Comincio a capire
di Jonida Prifti

Volo.
Verso il punto di luce alla fine.
Verso il sassolino sul fondo del pozzo.
Verso il bianco esserino annidato nel ventre.
Verso la profondità d’un stomaco vuoto.
Muoio……..

(Sylvia Plath)

Si muove l’armadio, pian pianino, si alza in alto la tenda, pian pianino, amara la luna si nasconde dietro il vetro cristallino: le mani spruzzano, ingenue, tombe di sguardi.

Comincio a capire.

Camminando sulla stessa strada incontro la stessa persona in diverse movenze; emette fumo il corpo della cosa che reggi tra le mani e t’indossa, t’annusa l’aria  del contatto insorto.  E tu, ti fermi, ti congeli in mezzo alla gente aggruppata a cespuglio, ti aduli davanti a carni morbide, succose le mele te le mangi; intrattenendo il gusto giusto in mezzo alla lingua; il palato si gonfia dal masticare incolto. Dall’angolo retto, ti fisso: la testa all’indietro mangio intere tombe di sguardi.

Comincio a capire.

Casco nel pozzo degli incolti che amano sfiorarsi le membra; si stringono le mani leggermente, per non sentire di più, fermarsi al giusto contatto: definendo le classi.  Nel volo di caduta invoco qualcosa di ignoto e un nome non riesco a dare. Forse Dea, forse Dio, forse Io. Ma precipito intanto. Nessuno fa sentire la sua voce, giusto Io. Ingenua. Comincio a capire, come le radici delle erbacce che il pozzo abbraccia sono ormai stanche di specchiarsi sulla stessa acqua, stanche della luce tirchia; s’addormentano nel buio dell’urlo isolato, nelle pietre umide d’un “caffè letterario”. E stanche, al congelar del sole, si chiudono in tombe di sguardi.

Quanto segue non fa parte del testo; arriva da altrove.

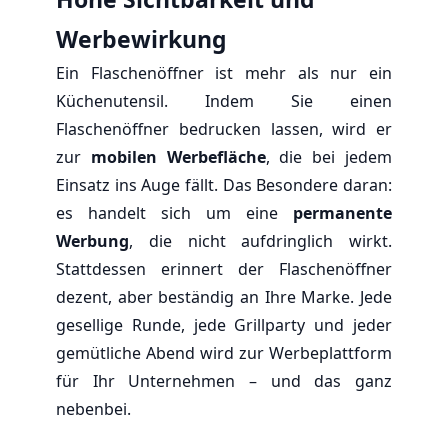
Werbewirkung
Ein Flaschenöffner ist mehr als nur ein
Küchenutensil. Indem Sie einen
Flaschenöffner bedrucken lassen, wird er
zur
mobilen Werbefläche
, die bei jedem
Einsatz ins Auge fällt. Das Besondere daran:
es handelt sich um eine
permanente
Werbung
, die nicht aufdringlich wirkt.
Stattdessen erinnert der Flaschenöffner
dezent, aber beständig an Ihre Marke. Jede
gesellige Runde, jede Grillparty und jeder
gemütliche Abend wird zur Werbeplattform
für Ihr Unternehmen – und das ganz
nebenbei.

In fondo al pozzo, giusto nel centro, s’addormenta.  I fiocchi bianchi, giganti, le raccolgono il collo dominando quel rosso cuore: trascina la bellezza sull’orlo del labbro indolenzito, intrattenendo le lacrime nell’olfatto.  Si attorciglia, umido, il mantello contro quel corpo pallido, come un sipario la solleva, giusto nel centro del palco. Dormiente ancora, ondeggia con i piedi zuppi di colori, si cuciono intorno interi cosmi. Dormiente, comincia a capire, che non è un sogno; gli aghi sfilano reti di realtà spezzate, tessono atti irrisolti, scollano amori nel fondo del caffè. Pavoni le strappano i capelli folti per tessere l’invidia nel capo devastato dalla lebbra. È la peste. Si sveglia, solleva le corde del sipario schiacciando il pedale forte, irruente, vola, sopra quelle tombe di sguardi.

Comincio a capire.

Cola di liquido gelido nelle onde delle ossa, secche quanto le sue dita, scheletriche, ballerine, suonano sopra i tasti giusto sull’orlo dei fianchi. Lontano il suo sguardo segue fiati contesi sul filo d’un circo socializzato dalle solite facce alcoliche: innocue adulazioni di maschi senza cazzi. Immobile, senza ritirarsi, assorbe gli applausi di scuri abbracci; all’angolo del palco, a spalle girate, dominando lo sguardo, ella ipnotizza la sua stessa ombra. “La stella rara” la adula la “Vella”, avvelenando la testa a luna piena, senza badar a quel che dentro cela. La notte, il velluto del mare t’indossa. E l’onda carezzevole dell’acqua nasconde, sotto, una luna cadente.